USFS-PNW / Fia-Biosum-Manager

User interface and main code repository for Biosum
http://biosum.info/
Other
3 stars 3 forks source link

OPTIMIZER: Update data types for tables in the optimizer_results.db #277

Closed lbross closed 2 years ago

lbross commented 2 years ago

The table schemas in optimizer_results.db use the standard SQLite datatypes: TEXT, INTEGER, and REAL. These data types cause issues when the tables are linked in MS Access using an ODBC driver. The FIA data mart uses MS Access data types even though it is an SQLite database. Olaf confirmed that the Tabling program can work with MS Access data types. The schemas need to be updated for these tables so that they use the same data types as the FIA data mart or BioSum. The easiest way to do this is to re-use the scripts that create these tables originally in MS Access, when applicable.

jsfried commented 2 years ago

test comment-- Lesley, can you add Sebastian to the distribution of when comments get entered for issues.

jsfried commented 2 years ago

Adding a 2nd test comment to see if Sebastian gets the emails now.

lbross commented 2 years ago

Sebastian hasn't accepted the invite yet, so he will probably not get an email.

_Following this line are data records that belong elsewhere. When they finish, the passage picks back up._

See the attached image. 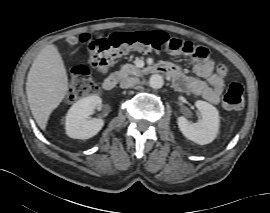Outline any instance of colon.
Segmentation results:
<instances>
[{"label":"colon","instance_id":"colon-1","mask_svg":"<svg viewBox=\"0 0 270 213\" xmlns=\"http://www.w3.org/2000/svg\"><path fill=\"white\" fill-rule=\"evenodd\" d=\"M78 42L90 52V61L94 65L110 64L124 52H159L167 45L171 52L193 54L198 59L208 55L204 46L178 39L160 30L139 31L131 34L117 32L107 36H93L84 33L79 36ZM218 71L223 76L227 73L223 66H219ZM97 91L98 87L85 66H77L72 70L67 94L68 101L75 102ZM243 102L242 85L236 82L231 83L223 96V108L226 110L240 109Z\"/></svg>","mask_w":270,"mask_h":213}]
</instances>
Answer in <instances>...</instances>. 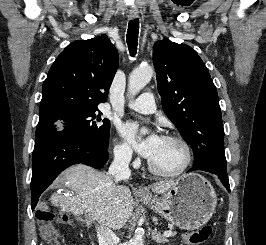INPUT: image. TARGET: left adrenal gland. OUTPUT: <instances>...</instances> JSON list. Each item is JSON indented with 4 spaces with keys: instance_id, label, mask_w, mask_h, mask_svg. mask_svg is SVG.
Here are the masks:
<instances>
[{
    "instance_id": "obj_1",
    "label": "left adrenal gland",
    "mask_w": 266,
    "mask_h": 245,
    "mask_svg": "<svg viewBox=\"0 0 266 245\" xmlns=\"http://www.w3.org/2000/svg\"><path fill=\"white\" fill-rule=\"evenodd\" d=\"M152 239H154L156 243H168V239H165V237H162V235H160L157 229H155L154 233H152Z\"/></svg>"
}]
</instances>
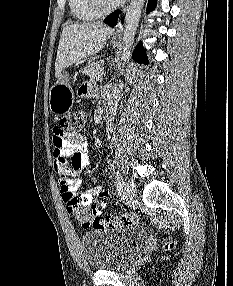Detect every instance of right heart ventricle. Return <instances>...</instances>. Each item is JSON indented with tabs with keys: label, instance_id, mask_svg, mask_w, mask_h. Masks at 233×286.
<instances>
[{
	"label": "right heart ventricle",
	"instance_id": "right-heart-ventricle-1",
	"mask_svg": "<svg viewBox=\"0 0 233 286\" xmlns=\"http://www.w3.org/2000/svg\"><path fill=\"white\" fill-rule=\"evenodd\" d=\"M68 2L72 14L79 21L90 22L99 17L90 0H68Z\"/></svg>",
	"mask_w": 233,
	"mask_h": 286
}]
</instances>
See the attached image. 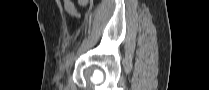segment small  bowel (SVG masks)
<instances>
[{
	"label": "small bowel",
	"mask_w": 209,
	"mask_h": 90,
	"mask_svg": "<svg viewBox=\"0 0 209 90\" xmlns=\"http://www.w3.org/2000/svg\"><path fill=\"white\" fill-rule=\"evenodd\" d=\"M88 1L86 0H79L80 5H87ZM64 8L65 10L74 17H80L79 11L76 9L74 3L69 0L64 1Z\"/></svg>",
	"instance_id": "obj_1"
}]
</instances>
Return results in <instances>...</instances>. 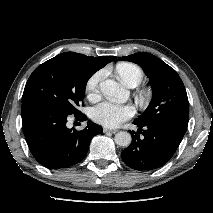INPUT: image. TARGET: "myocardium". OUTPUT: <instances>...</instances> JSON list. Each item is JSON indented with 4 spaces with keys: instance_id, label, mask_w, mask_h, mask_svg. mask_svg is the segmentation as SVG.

jsfried commented 2 years ago

One more comment test?

jsfried commented 2 years ago

Several fields don't enter Access nicely when imported from SQLite 3 database via ODBC driver. This leads to their being unavailable for use in linking, indexing, etc. among tables, rendering analysis use in Access very problematic (can't even filter or sort on some of these the way they come into Access, I think). While it is true that one can gather up these fields and tables from various Access databases scattered across the project hierarchy, the point of the SQLite database is to provide one file that stores outputs and input assumptions and parameters as were in place at the time the analysis was run. Ideally, one would be able to link to this SQLite from Access to do analysis; however, linking has been problematic and it is necessary to actually import the tables into an Access database (which is workable). However the data types to which variables import depends on how they are specified in the SQLite 3 database. For import to work under current ODBC drivers, the types TEXT, MEMO, and BYTE need to be avoided whenever possible (there may be a field or two that can be longer than 255 characters where we may have to accept a MEMO type, that will transition as an ill behaved, from the standpoint of linking and searching and filtering etc. LONG TEXT in Access). The attached spreadsheet provides recommendations as to what all fields should show up in Access as (to be consistent with their Access representations elsewhere in the BioSum hierarchy and to ensure their usability by analysts) and a crosswalk page indicating what I think the types need to be in SQLite to accomplish this. In most cases, there are choices to be made that I am unaware of the implications of- for example, both CHAR (X) and VARCHAR (X) enter Access as SHORT TEXT (X) fields-- I don't know which of these is better or more compatible in terms of other purposes and needs, but TEXT is definitely not a happy conversion from SQLite to Access.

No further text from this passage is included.